This application incorporates by reference the following U.S. patent applications: Ser. No. 09/156,318, filed Sep. 18, 1998; and Ser. No. 09/349,733, filed Jul. 8, 1999.
This application also incorporates by reference the following PCT patent applications: Ser. No. PCT/US98/23095, filed Oct. 30, 1998; Ser. No. PCT/US99/01656, filed Jan. 25, 1999; Ser. No. PCT/US99/03678, filed Feb. 19, 1999; Ser. No. PCT/US99/08410, filed Apr. 16, 1999; and Ser. No. PCT/US99/16057, filed Jul. 15, 1999.
This application also incorporates by reference the following U.S. provisional patent applications: Ser. No. 60/094,275, filed Jul. 27, 1998; Ser. No.60/094,276, filed Jul. 27, 1998; Ser. No.60/094,306, filed Jul. 27, 1998; Ser. No. 60/100,817, filed Sep. 18, 1998; Ser. No. 60/100,951, filed Sep. 18, 1998; Ser. No. 60/104,964, filed Oct. 20, 1998; Ser. No. 60/114,209, filed Dec. 29 , 1998 ; Ser. No. 60/116,113, filed Jan. 15, 1999; Ser. No. 60/117,278, filed Jan. 26, 1999; Ser. No. 60/119,884, filed Feb. 12, 1999; Ser. No. 60/121,229, filed Feb. 23, 1999; Ser. No. 60/124,686, filed Mar. 16, 1999; Ser. No. 60/125,346, filed Mar. 19, 1999; Ser. No. 60/126,661, filed Mar. 29, 1999; Ser. No. 60/130,149, filed Apr. 20, 1999; Ser. No. 60/132,262, filed May 3, 1999; Ser. No. 60/132,263, filed May 3, 1999; Ser. No. 60/135,284, filed May 21, 1999; Ser. No. 60/136,566, filed May 28, 1999; Ser. No. 60/138,311, filed Jun. 9, 1999; Ser. No. 60/138,438, filed Jun. 10, 1999; Ser. No. 60/138,737, filed Jun. 11, 1999; Ser. No. 60/138,893, filed Jun. 11, 1999; and Ser. No. 60/142,721, filed Jul. 7, 1999.

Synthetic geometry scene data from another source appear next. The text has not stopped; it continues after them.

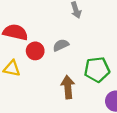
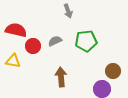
green pentagon: (97, 70) -> (86, 41), moved

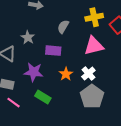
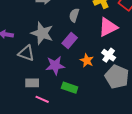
gray star: (28, 37) -> (42, 33), size x1.6
purple rectangle: (53, 51) -> (70, 41), turned -42

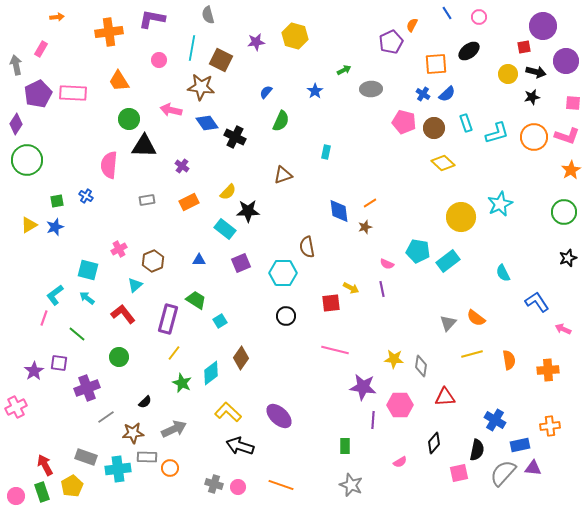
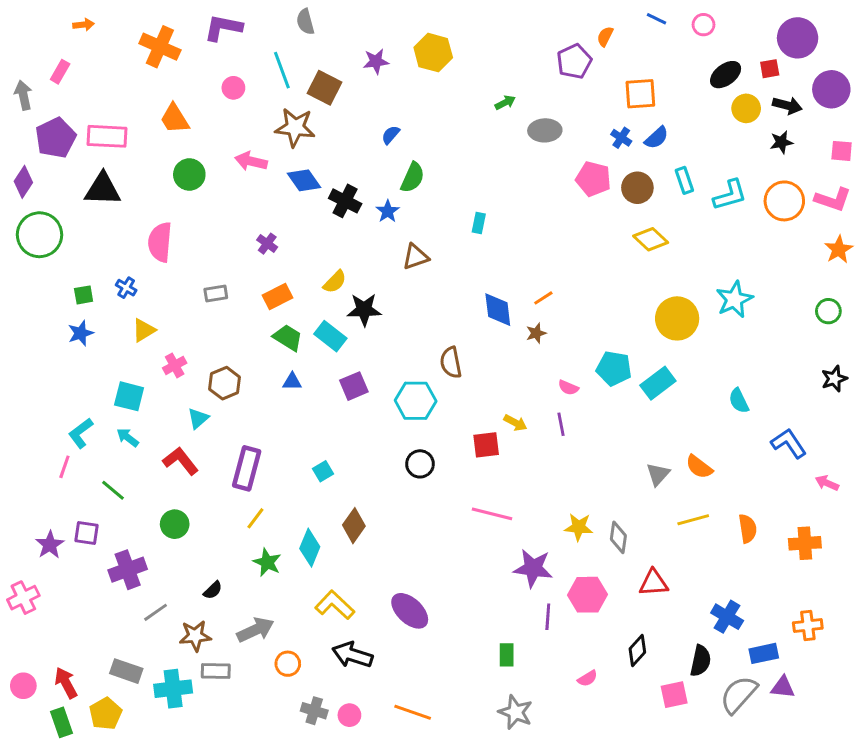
blue line: (447, 13) -> (657, 19), turned -32
orange cross: (109, 32) -> (160, 47), turned 32
cyan line: (192, 48) -> (282, 70), turned -30
black ellipse: (469, 51) -> (726, 75), moved
blue star: (315, 91) -> (388, 211), moved
black triangle: (144, 146) -> (103, 189), moved
green circle: (564, 212) -> (828, 311), size x0.7
yellow triangle: (29, 225) -> (144, 330), moved
green trapezoid: (196, 300) -> (288, 338), moved
cyan diamond: (211, 373) -> (310, 548), turned -30
orange circle: (170, 468) -> (288, 664), moved
pink circle: (16, 496) -> (23, 686), moved

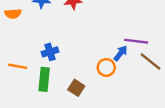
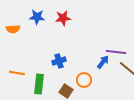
blue cross: (50, 52) -> (59, 61), moved
orange circle: (106, 67) -> (84, 80), moved

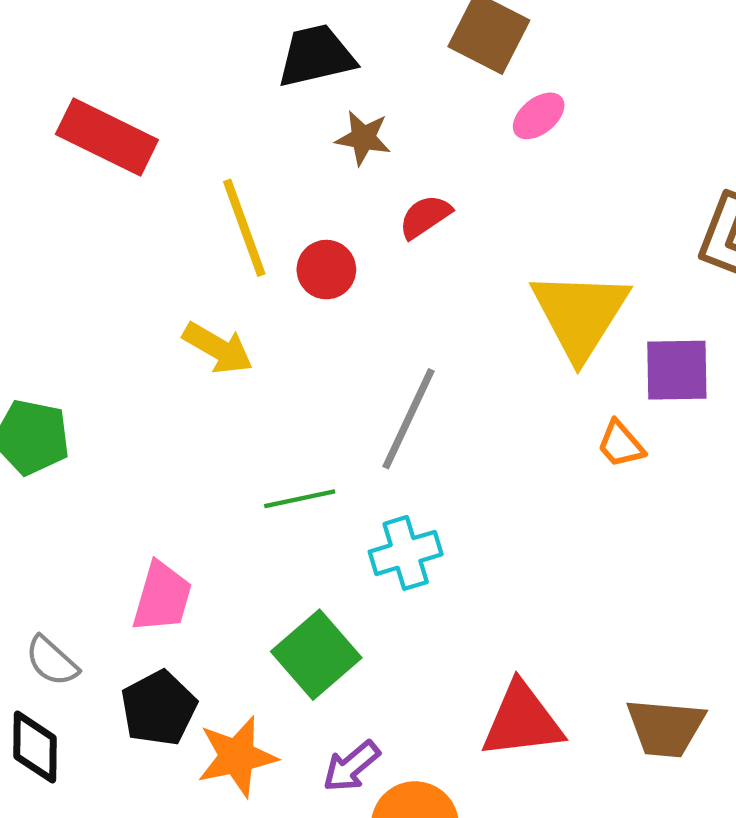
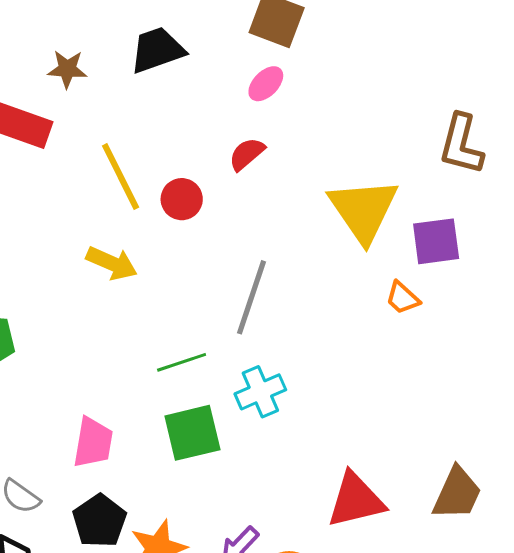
pink ellipse: (539, 116) -> (266, 84), moved
brown star: (363, 138) -> (67, 69), moved
green square: (316, 655) -> (192, 433), moved, turned 34
brown trapezoid: (665, 728) -> (457, 493), turned -64

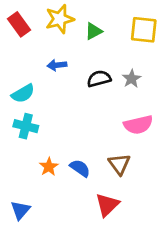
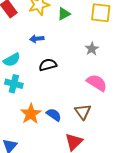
black semicircle: (99, 79) -> (48, 65), moved
pink semicircle: (138, 125) -> (97, 83), turned -135
orange star: (49, 167) -> (31, 114), size x1.5

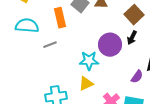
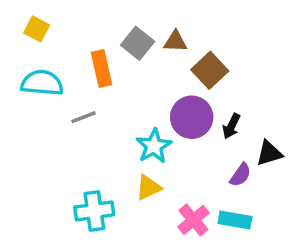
brown square: (134, 15) -> (210, 70), moved
black arrow: (132, 38) -> (231, 126), moved
cyan star: (89, 61) -> (154, 146), turned -30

This application also incorporates by reference the following publications: Max Born and Emil Wolf, Principles of Optics (6th ed. 1980); Richard P. Haugland, Handbook of Fluorescent Probes and Research Chemicals (6th ed. 1996); and Joseph R. Lakowicz, Principles of Fluorescence Spectroscopy (1983).
The invention relates to techniques for analyzing samples. More particularly, the invention relates to devices and methods for containing and optically analyzing small sample volumes.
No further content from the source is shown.